**What you will do**
Give again, exactly as written, the lines of the records below from the line with "Из сип панелей" to the line with "猪俣:inomata@seagulls-bb.com". Both end lines count; pictures do not.

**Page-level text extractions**
+ + +

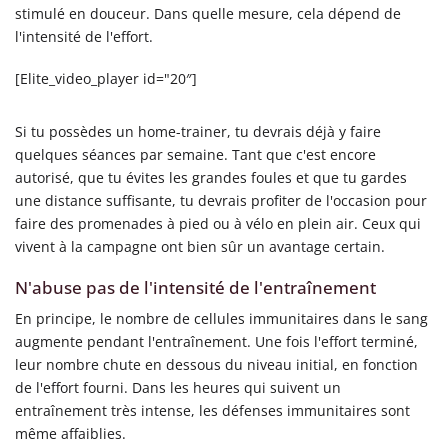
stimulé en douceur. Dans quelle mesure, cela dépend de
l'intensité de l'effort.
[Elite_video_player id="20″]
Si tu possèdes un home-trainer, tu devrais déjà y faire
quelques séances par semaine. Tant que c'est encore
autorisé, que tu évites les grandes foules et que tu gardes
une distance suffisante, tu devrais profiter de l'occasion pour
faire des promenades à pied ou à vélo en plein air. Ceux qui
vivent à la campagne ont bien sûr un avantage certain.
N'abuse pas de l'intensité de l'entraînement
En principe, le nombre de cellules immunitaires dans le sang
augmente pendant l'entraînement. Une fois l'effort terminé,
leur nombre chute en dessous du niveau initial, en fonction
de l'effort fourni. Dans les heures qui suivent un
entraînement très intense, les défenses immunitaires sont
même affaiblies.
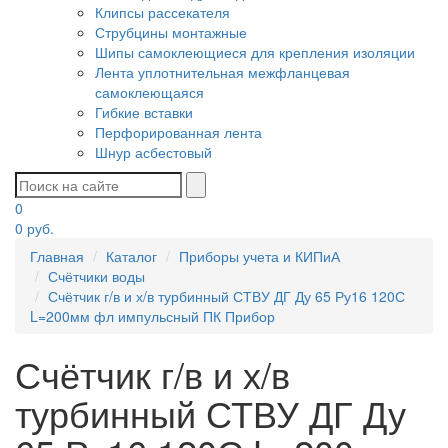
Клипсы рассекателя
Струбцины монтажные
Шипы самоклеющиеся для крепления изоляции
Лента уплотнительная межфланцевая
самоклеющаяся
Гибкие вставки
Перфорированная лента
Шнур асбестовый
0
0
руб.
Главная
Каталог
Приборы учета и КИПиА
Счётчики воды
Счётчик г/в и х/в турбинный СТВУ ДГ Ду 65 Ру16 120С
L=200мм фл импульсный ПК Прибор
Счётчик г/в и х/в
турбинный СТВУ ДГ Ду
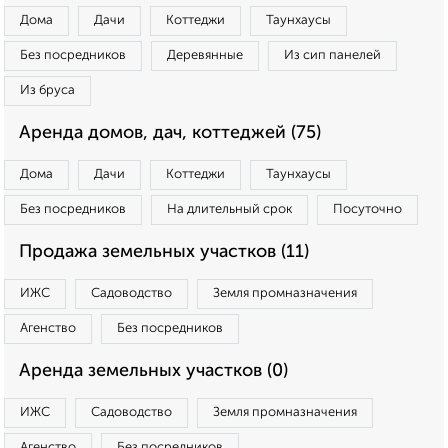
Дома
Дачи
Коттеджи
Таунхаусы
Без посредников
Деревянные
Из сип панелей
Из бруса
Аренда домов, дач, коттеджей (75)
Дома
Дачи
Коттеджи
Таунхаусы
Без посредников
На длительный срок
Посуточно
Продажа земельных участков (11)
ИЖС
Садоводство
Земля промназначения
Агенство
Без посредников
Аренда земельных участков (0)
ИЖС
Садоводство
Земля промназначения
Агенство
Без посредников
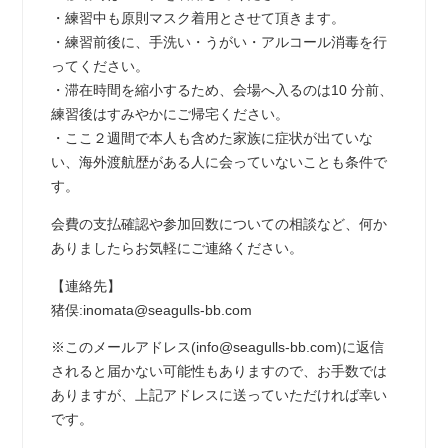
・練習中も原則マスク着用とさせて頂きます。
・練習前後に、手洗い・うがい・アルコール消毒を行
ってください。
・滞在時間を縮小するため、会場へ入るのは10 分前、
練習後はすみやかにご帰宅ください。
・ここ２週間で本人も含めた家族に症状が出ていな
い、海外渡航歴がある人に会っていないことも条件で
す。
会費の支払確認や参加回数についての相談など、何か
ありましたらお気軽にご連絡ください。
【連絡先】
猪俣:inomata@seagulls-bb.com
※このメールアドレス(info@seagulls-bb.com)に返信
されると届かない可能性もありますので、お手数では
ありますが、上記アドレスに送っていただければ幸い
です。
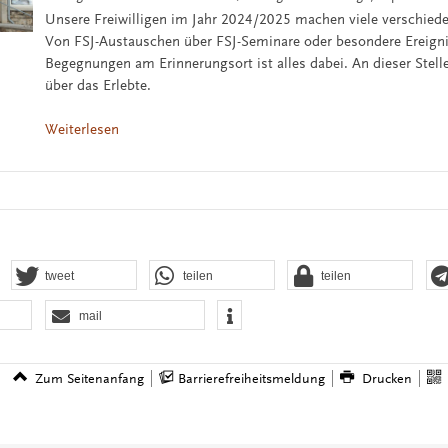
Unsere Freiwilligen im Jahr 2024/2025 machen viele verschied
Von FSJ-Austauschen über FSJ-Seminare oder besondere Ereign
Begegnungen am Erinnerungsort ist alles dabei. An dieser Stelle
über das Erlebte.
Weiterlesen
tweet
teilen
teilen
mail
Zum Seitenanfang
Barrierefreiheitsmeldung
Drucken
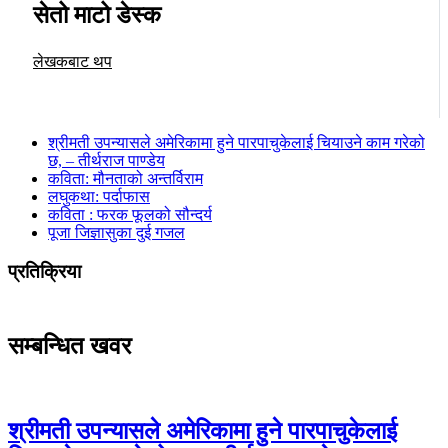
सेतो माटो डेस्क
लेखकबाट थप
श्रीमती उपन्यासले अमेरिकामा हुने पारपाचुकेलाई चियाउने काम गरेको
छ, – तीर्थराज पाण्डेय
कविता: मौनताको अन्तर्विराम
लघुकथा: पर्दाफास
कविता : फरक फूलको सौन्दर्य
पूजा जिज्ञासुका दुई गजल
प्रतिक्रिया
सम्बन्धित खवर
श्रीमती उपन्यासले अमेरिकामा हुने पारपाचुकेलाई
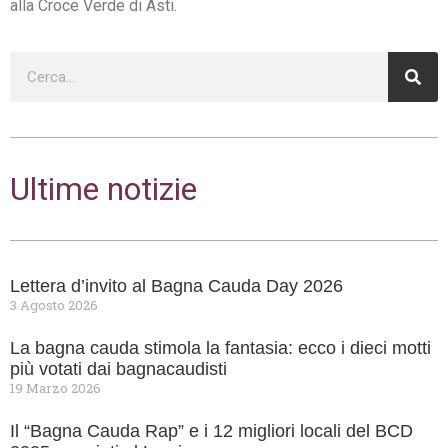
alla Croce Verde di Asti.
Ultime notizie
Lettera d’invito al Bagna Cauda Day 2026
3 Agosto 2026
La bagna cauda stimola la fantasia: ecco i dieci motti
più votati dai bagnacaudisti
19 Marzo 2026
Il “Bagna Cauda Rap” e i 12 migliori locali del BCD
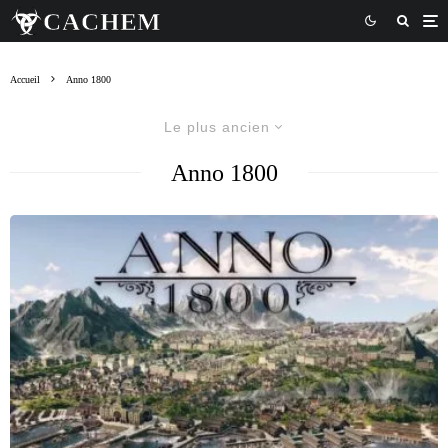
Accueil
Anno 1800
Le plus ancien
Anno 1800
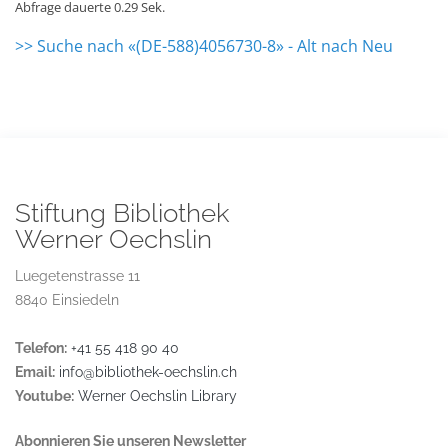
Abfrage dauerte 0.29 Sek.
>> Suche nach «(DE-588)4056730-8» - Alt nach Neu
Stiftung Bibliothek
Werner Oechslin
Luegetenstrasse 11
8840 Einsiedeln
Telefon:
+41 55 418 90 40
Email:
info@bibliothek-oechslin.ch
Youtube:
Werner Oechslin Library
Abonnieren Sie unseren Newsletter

+ + +

**Answer box**
Из сип панелей
Из бруса
Аренда домов, дач, коттеджей (75)
Дома
Дачи
Коттеджи
Таунхаусы
Без посредников
На длительный срок
Посуточно
Продажа земельных участков (11)
ИЖС
Садоводство
Земля промназначения
Агенство
Без посредников
Аренда земельных участков (0)
ИЖС
Садоводство
Земля промназначения
Агенство
Без посредников
・練習中も原則マスク着用とさせて頂きます。
・練習前後に、手洗い・うがい・アルコール消毒を行
ってください。
・滞在時間を縮小するため、会場へ入るのは10 分前、
練習後はすみやかにご帰宅ください。
・ここ２週間で本人も含めた家族に症状が出ていな
い、海外渡航歴がある人に会っていないことも条件で
す。
会費の支払確認や参加回数についての相談など、何か
ありましたらお気軽にご連絡ください。
【連絡先】
猪俣:inomata@seagulls-bb.com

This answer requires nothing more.